# PCMCIA Wireless Cards and WinCE 4.2



## trelph (Nov 28, 2007)

I picked up an iPaq 3835 for a reasonable price a couple of months ago, and I've been playing around with it for kicks and giggles. It came with Windows Mobile 2002, but I upgraded to 2003 (WinCE 4.2) to enhance its usefullness. And because the CF WiFi card I bought only supported 2003.

The CF card is working fine now running off a Marvell driver that I installed, and I can easily connect to work and home networks.

Now, I recently bought a 3COM OfficeConnect Wireless 11g PCMCIA Card (version 2.0), product # 3CRWE154G72, and I found out that the thing doesn't want to plug and play.
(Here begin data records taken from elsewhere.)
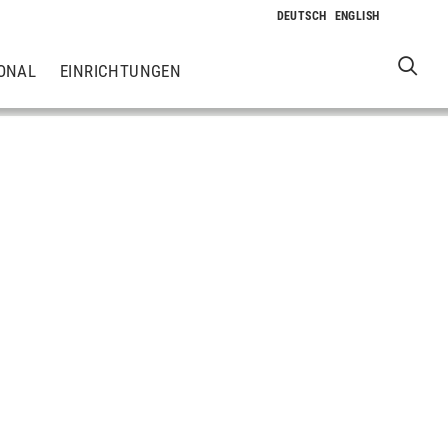
ONAL
EINRICHTUNGEN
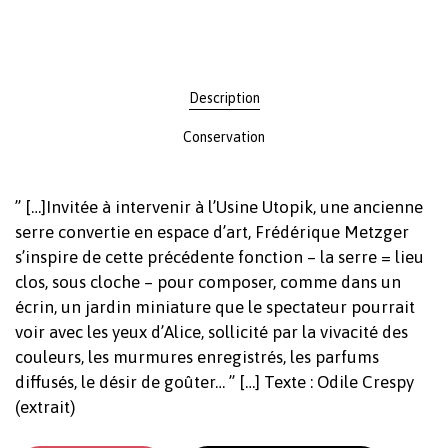
Description
Conservation
” […]Invitée à intervenir à l’Usine Utopik, une ancienne
serre convertie en espace d’art, Frédérique Metzger
s’inspire de cette précédente fonction – la serre = lieu
clos, sous cloche – pour composer, comme dans un
écrin, un jardin miniature que le spectateur pourrait
voir avec les yeux d’Alice, sollicité par la vivacité des
couleurs, les murmures enregistrés, les parfums
diffusés, le désir de goûter… ” […] Texte : Odile Crespy
(extrait)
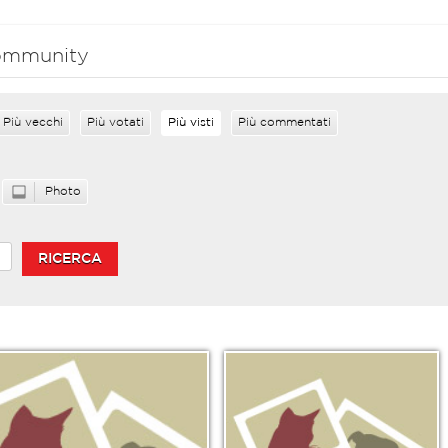
 community
Più vecchi
Più votati
Più visti
Più commentati
Photo
RICERCA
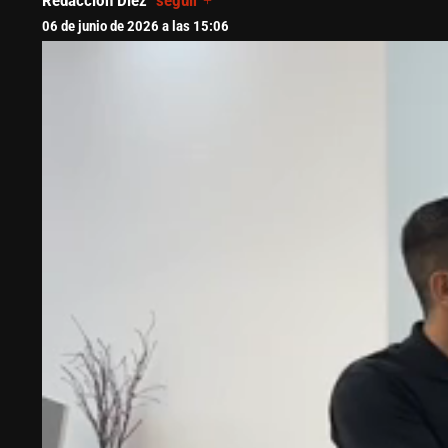
Redacción Diez
seguir +
06 de junio de 2026 a las 15:06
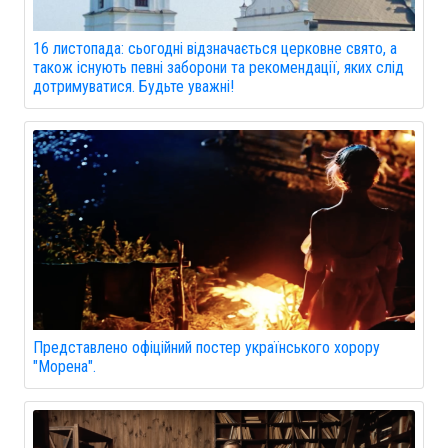
16 листопада: сьогодні відзначається церковне свято, а
також існують певні заборони та рекомендації, яких слід
дотримуватися. Будьте уважні!
Представлено офіційний постер українського хорору
"Морена".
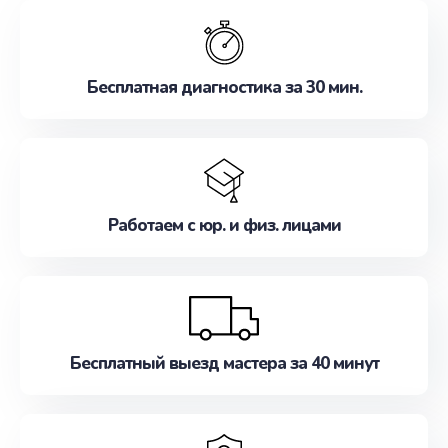
обслуживание, удовлетворяя их потребности
наилучшим образом. Не медлите записаться на
ремонт уже сейчас!
Бесплатная диагностика за 30 мин.
Работаем с юр. и физ. лицами
Бесплатный выезд мастера за 40 минут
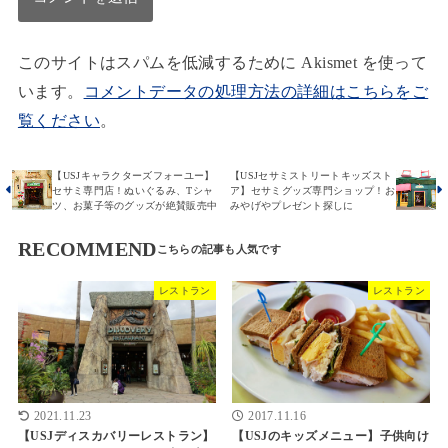
このサイトはスパムを低減するために Akismet を使って
います。
コメントデータの処理方法の詳細はこちらをご
覧ください
。
【USJキャラクターズフォーユー】
【USJセサミストリートキッズスト
セサミ専門店！ぬいぐるみ、Tシャ
ア】セサミグッズ専門ショップ！お
ツ、お菓子等のグッズが絶賛販売中
みやげやプレゼント探しに
RECOMMEND
レストラン
レストラン
2021.11.23
2017.11.16
【USJディスカバリーレストラン】
【USJのキッズメニュー】子供向け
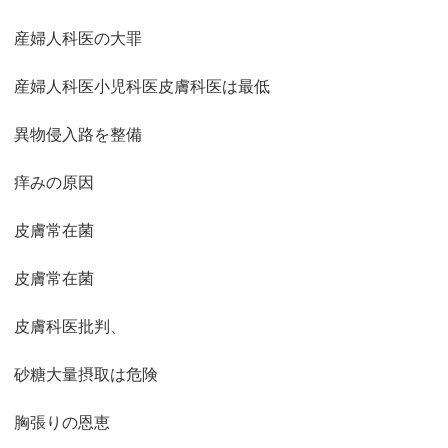
産婦人科医の大罪
産婦人科医小児科医皮膚科医は最低
異物侵入路を整備
痒みの原因
皮膚常在菌
皮膚常在菌
皮膚科医批判、
砂糖大量摂取は危険
胸張りの恩恵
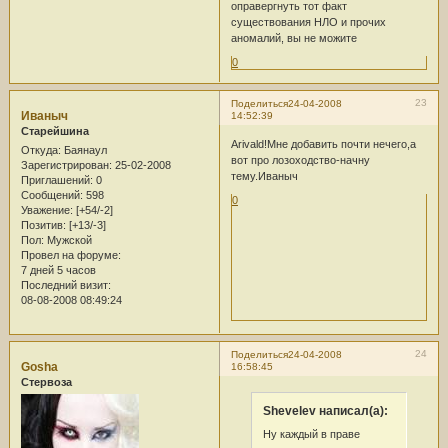
оправергнуть тот факт
существования НЛО и прочих
аномалий, вы не можите
0
23
Поделиться
24-04-2008
Иваныч
14:52:39
Старейшина
Arivald!Мне добавить почти нечего,а
Откуда:
Баянаул
вот про лозоходство-начну
Зарегистрирован
: 25-02-2008
тему.Иваныч
Приглашений:
0
Сообщений:
598
0
Уважение:
[+54/-2]
Позитив:
[+13/-3]
Пол:
Мужской
Провел на форуме:
7 дней 5 часов
Последний визит:
08-08-2008 08:49:24
24
Поделиться
24-04-2008
Gosha
16:58:45
Стервоза
Shevelev написал(а):
Ну каждый в праве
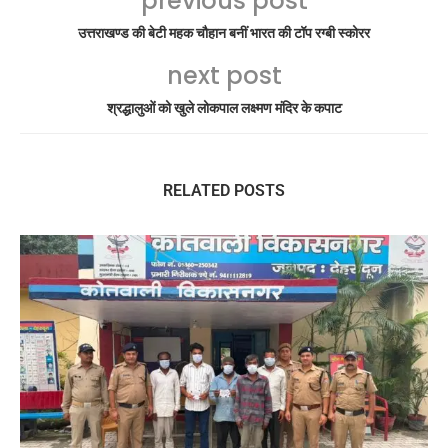
previous post
उत्तराखण्ड की बेटी महक चौहान बनीं भारत की टॉप रग्बी स्कोरर
next post
श्रद्धालुओं को खुले लोकपाल लक्ष्मण मंदिर के कपाट
RELATED POSTS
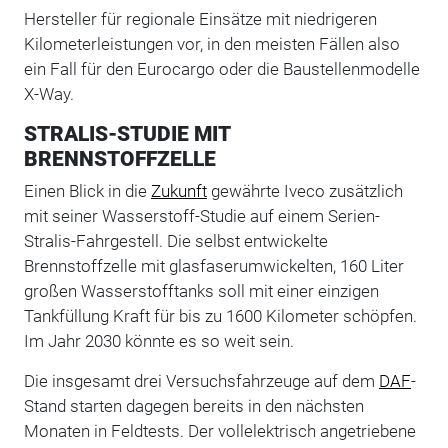
Hersteller für regionale Einsätze mit niedrigeren
Kilometerleistungen vor, in den meisten Fällen also
ein Fall für den Eurocargo oder die Baustellenmodelle
X-Way.
STRALIS-STUDIE MIT
BRENNSTOFFZELLE
Einen Blick in die
Zukunft
gewährte Iveco zusätzlich
mit seiner Wasserstoff-Studie auf einem Serien-
Stralis-Fahrgestell. Die selbst entwickelte
Brennstoffzelle mit glasfaserumwickelten, 160 Liter
großen Wasserstofftanks soll mit einer einzigen
Tankfüllung Kraft für bis zu 1600 Kilometer schöpfen.
Im Jahr 2030 könnte es so weit sein.
Die insgesamt drei Versuchsfahrzeuge auf dem
DAF
-
Stand starten dagegen bereits in den nächsten
Monaten in Feldtests. Der vollelektrisch angetriebene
As a general rule, does one have to find a unique driver for all PCMCIA wifi cards, even if it uses a common chipset? The 3CRWE154G72 seems to utilize PrismGT, but I don't know where to find a WinMob 2003 driver. Any ideas on where to go?


----------



## TheOutcaste (Aug 8, 2007)

Most PCMCIA cards will require a driver specific to the device.

3com only provides drivers for Windows XP, 2000, 98 and ME. I doubt if any of them will work for Windows Mobile, but the latest version can be downloaded here:
http://www.3com.com/products/en_US/result.jsp?selected=5&sort=effdt&sku=3CRWE154G72&order=desc


----------



## trelph (Nov 28, 2007)

So how does one go about getting a PCMCIA card to work with an Expansion Sleeve? Does the adapter have to come packaged with a custom WinCE driver? That doesn't sound very easy to come across.


----------



## TheOutcaste (Aug 8, 2007)

I suspect most manufacturers opted to develop CF cards (and now SD) rather than PCMCIA for Pocket PCs as they figure smaller is better.
Check the peripherals link here PocketPC FAQ, they list cards that support Windows CE.


----------



## DoubleHelix (Dec 10, 2004)

You you already have a Compact Flash wireless adapter that works fine, but you want this other PCMCIA adapter to work?


----------



## trelph (Nov 28, 2007)

DoubleHelix said:


> You you already have a Compact Flash wireless adapter that works fine, but you want this other PCMCIA adapter to work?


Correct. The PCMCIA sleeve I have has an integrated extra battery, and I'd like to make use of it. Also, I'd like to find a card with more functionality.


----------